Attorney General Eric Holder has abetted the AP in what the New York Post calls its “year-long, non-stop hit-job” on the NYPD. Holder said that he was “troubled” by the news agencies’ allegations—but he wasn’t troubled enough to pick up the phone and discuss the program with Commissioner Kelly or Mayor Mike Bloomberg, both of whom have adamantly defended the program and the department’s conduct. A Department of Justice “review” of the NYPD program prompted by 34 congressional requests is apparently turning up little. Ditto the CIA’s internal inquiry, prompted in part by the AP’s constant requests for comment on its own stories. The CIA review concluded that the agency hadn’t broken any laws and hadn’t engaged in domestic spying. Its sole criticism was that the agency had failed to supervise adequately an officer assigned to the NYPD. Shocking!

Say one thing for the Pulitzer jury: its timing was exquisite. As its prizes were announced, the trial of three homegrown Muslim militants accused of trying to carry out the most serious assault on the city since 9/11 got under way in a federal courthouse in Brooklyn. On Monday, one of the confessed terrorists, Zarein Ahmedzay, testified that the three young men, all former classmates at a high school in Queens, had considered bombing movie theaters, Grand Central Terminal, and Times Square before deciding in 2009 on a suicide mission in the subway. On Tuesday, Najibullah Zazi, the plot’s mastermind, told the court that he had grown to believe that the force behind 9/11 was “America itself.” The third member of the group—Adis Medunjanin, the only one to deny the charges—says that he didn’t want to carry out a suicide mission in the subway; he only wanted to defend innocent Muslims from American soldiers fighting abroad. Medunjanin, who attended Queens College, had been active in the Muslim Student Association, by the way—one of the organizations that the AP criticized the NYPD for monitoring.

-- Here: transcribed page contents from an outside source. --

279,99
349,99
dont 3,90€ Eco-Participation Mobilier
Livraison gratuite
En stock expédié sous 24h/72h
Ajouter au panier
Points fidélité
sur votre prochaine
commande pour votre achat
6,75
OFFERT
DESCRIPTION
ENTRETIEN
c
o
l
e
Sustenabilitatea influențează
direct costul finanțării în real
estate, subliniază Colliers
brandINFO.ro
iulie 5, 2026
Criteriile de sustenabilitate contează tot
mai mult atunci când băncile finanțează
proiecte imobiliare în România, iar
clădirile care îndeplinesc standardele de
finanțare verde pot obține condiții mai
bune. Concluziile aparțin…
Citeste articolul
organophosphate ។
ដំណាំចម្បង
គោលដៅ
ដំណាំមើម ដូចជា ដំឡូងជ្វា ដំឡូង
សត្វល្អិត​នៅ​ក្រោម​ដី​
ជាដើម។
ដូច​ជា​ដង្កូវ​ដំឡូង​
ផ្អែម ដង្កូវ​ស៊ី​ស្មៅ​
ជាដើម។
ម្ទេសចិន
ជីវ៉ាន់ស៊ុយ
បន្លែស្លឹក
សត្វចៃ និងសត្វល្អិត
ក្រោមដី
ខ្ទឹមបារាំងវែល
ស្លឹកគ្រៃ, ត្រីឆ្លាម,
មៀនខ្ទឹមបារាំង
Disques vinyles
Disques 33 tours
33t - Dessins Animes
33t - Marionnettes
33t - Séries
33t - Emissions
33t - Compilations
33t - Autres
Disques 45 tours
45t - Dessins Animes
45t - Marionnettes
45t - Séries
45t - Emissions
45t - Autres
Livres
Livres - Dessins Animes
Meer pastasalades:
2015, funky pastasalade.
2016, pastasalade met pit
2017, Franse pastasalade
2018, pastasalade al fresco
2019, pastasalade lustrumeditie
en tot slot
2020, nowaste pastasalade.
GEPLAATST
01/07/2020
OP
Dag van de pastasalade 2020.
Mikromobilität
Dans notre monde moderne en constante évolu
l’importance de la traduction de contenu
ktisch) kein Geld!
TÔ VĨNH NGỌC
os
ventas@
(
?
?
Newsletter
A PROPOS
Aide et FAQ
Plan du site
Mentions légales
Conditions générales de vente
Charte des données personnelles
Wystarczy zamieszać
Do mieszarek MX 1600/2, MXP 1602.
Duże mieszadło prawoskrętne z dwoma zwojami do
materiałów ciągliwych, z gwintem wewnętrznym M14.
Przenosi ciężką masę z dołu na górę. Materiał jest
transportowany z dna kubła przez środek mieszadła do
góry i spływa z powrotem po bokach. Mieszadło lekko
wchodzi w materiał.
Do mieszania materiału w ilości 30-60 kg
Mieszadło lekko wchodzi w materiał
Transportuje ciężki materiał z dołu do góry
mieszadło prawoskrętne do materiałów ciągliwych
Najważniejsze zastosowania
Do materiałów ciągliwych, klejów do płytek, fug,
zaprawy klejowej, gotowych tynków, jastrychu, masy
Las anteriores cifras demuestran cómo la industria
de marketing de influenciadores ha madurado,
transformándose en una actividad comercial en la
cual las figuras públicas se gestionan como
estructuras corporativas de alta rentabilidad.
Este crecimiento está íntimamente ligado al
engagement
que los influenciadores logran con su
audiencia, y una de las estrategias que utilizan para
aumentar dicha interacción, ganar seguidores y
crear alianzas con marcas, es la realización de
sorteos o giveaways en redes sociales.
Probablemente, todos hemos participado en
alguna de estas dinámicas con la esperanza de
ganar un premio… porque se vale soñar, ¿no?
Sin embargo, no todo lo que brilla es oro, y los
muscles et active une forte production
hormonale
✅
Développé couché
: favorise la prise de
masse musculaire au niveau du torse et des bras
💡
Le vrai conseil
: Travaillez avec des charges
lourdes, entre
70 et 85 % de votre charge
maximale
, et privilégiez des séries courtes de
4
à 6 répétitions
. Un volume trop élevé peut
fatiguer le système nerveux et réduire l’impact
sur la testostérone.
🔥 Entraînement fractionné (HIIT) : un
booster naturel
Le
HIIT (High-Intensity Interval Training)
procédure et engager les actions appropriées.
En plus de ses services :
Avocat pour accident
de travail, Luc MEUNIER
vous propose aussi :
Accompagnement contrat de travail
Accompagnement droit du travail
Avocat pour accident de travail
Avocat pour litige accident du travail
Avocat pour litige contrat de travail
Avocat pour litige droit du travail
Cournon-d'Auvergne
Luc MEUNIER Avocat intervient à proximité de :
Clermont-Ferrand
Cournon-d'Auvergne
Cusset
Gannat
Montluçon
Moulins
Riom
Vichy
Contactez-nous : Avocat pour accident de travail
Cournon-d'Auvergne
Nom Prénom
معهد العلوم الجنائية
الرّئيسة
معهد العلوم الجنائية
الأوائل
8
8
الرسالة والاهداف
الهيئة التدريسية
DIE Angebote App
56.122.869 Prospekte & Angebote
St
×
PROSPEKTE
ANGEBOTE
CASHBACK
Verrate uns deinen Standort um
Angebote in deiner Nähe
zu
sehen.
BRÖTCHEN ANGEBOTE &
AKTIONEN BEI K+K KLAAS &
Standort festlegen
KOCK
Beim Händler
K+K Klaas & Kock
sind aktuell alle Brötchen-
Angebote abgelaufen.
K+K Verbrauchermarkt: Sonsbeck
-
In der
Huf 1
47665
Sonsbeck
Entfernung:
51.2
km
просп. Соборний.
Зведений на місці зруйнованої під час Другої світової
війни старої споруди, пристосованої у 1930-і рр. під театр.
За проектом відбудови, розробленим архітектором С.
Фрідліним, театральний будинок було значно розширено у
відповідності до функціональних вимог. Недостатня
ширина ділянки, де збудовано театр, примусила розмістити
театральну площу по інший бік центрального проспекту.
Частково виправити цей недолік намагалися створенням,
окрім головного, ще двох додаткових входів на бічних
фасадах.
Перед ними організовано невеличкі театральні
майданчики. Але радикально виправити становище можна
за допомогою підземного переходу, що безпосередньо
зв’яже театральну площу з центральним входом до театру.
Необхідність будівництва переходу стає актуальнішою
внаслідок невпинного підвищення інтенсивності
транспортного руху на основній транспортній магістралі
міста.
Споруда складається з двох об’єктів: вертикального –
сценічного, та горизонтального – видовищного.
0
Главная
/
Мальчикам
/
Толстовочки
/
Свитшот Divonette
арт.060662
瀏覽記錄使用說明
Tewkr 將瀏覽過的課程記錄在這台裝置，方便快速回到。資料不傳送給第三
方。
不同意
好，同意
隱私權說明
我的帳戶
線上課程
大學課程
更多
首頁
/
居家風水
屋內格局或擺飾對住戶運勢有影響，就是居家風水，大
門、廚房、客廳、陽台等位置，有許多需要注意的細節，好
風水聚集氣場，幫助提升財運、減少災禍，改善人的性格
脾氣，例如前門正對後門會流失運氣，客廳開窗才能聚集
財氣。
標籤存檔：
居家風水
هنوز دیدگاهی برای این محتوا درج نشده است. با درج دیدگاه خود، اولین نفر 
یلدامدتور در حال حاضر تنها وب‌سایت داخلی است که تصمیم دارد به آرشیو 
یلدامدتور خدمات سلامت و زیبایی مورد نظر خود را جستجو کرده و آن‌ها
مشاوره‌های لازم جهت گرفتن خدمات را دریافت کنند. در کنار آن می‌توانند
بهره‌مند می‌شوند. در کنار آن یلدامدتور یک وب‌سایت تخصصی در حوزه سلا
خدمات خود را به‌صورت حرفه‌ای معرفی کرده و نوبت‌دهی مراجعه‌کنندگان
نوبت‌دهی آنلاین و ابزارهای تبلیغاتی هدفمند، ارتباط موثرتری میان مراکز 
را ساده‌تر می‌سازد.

Even the Pulitzer panel could not bring itself to echo the AP’s baseless suggestions of NYPD illegality. In its citation, it credited the AP with “spotlighting” the NYPD’s “spying program,” noting that it had resulted in “congressional calls for a federal investigation, and a debate over the proper role of domestic intelligence gathering.” That’s not the way most New Yorkers see it. A recent Quinnipiac poll showed overwhelming support for both the NYPD’s efforts—which have helped thwart 14 terrorist plots against the city, police say—and its methods. The poll shows that 58 percent of New Yorkers disagree with the AP’s claim that the NYPD “has unfairly targeted Muslims.” Over 80 percent call the NYPD “effective in combating terrorism.”

Most New Yorkers saw the AP campaign for what it was: manufactured news that played to left-wing stereotypes about police and law enforcement excesses. And as the New York Post suggested, the prize says more about the state of mainstream journalism than about the NYPD. Fortunately, New Yorkers don’t depend on either the AP or the Pulitzer jury to keep their city safe.